Ils reconnaissent toutefois qu'il est possible que "certains" montants puissent être utilisés pour passer de nouvelles commandes d'équipements, "mais seulement s'ils sont couverts par des accords-cadres", qui ne nécessitent pas d'appel d'offres. Dans le cas contraire, tout dossier supérieur à 100 000 euros implique un processus de plusieurs mois de traitement, sa publication au niveau de l'Union européenne, qui dans la grande majorité des cas dépasse six mois et rend leur concrétisation en 2022 pratiquement irréalisable. 

Les membres du Corps des Intendants consultés sont d'avis qu'une partie importante du crédit qui sera prélevé sur le Fonds de contingence pour être utilisé pour la Défense sera utilisée pour avancer les paiements futurs des programmes internationaux auxquels l'Espagne participe : le chasseur Eurofighter, l'avion de transport Airbus A400M, le drone EuroMale et autres.

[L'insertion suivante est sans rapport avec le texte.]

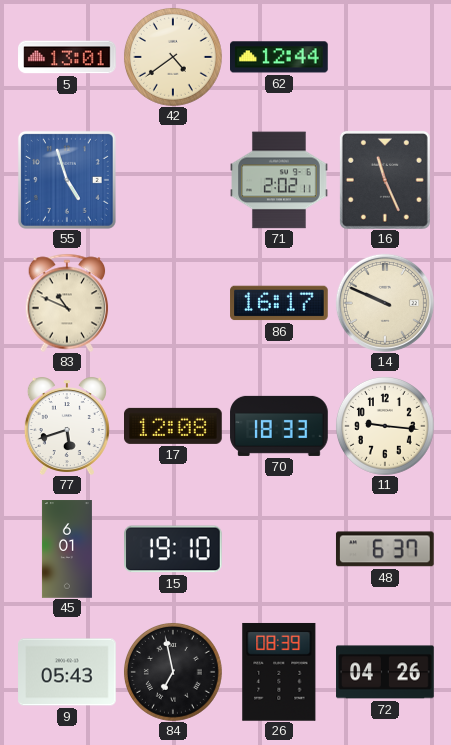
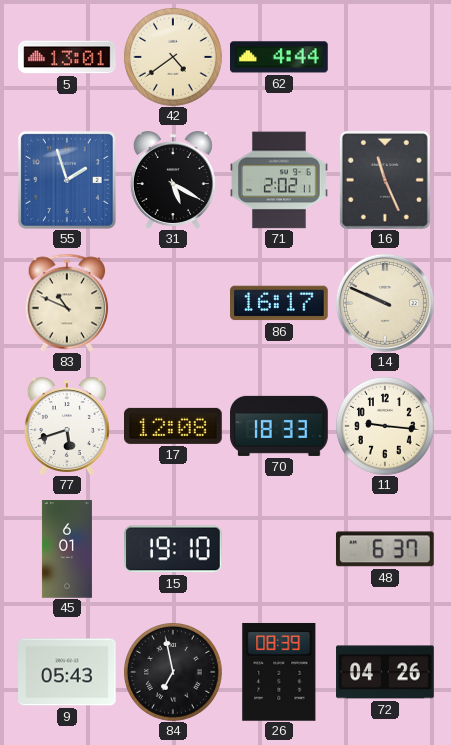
62: 12:44 -> 4:44
55: 4:57 -> 1:57
31: none -> 5:20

Il sera également utilisé pour les équipements, les pièces de rechange et les composants des systèmes d'armes d'origine américaine acquis par le biais du système d'approvisionnement de gouvernement à gouvernement du département américain de la Défense, connu sous le nom de FMS (acronyme de Foreign Military Sales).

Une autre partie de ce crédit sera utilisée pour acheter des équipements, des pièces de rechange ou pour payer les engagements déjà pris envers l'Agence OTAN de soutien et d'acquisition (NSPA). Même les petits montants sont susceptibles d'être utilisés pour les nouveaux investissements prévus par la Direction Générale de l'Armement et du Matériel (DGAM), à condition que leur acquisition puisse être réalisée dans l'exercice en cours.

En tout cas, ceux qui connaissent la politique de la Moncloa, en liaison avec la Castellana 109, n'excluent pas que l'annonce de près d'un milliard d'euros ne soit guère plus qu'une simple annonce. Certains craignent qu'en termes d'acquisition de nouvelles capacités militaires, l'annonce ne soit guère plus qu'un simple "toast au soleil", au moment où l’Astre Roi et le spectre de la récession se resserrent... et se durcissent.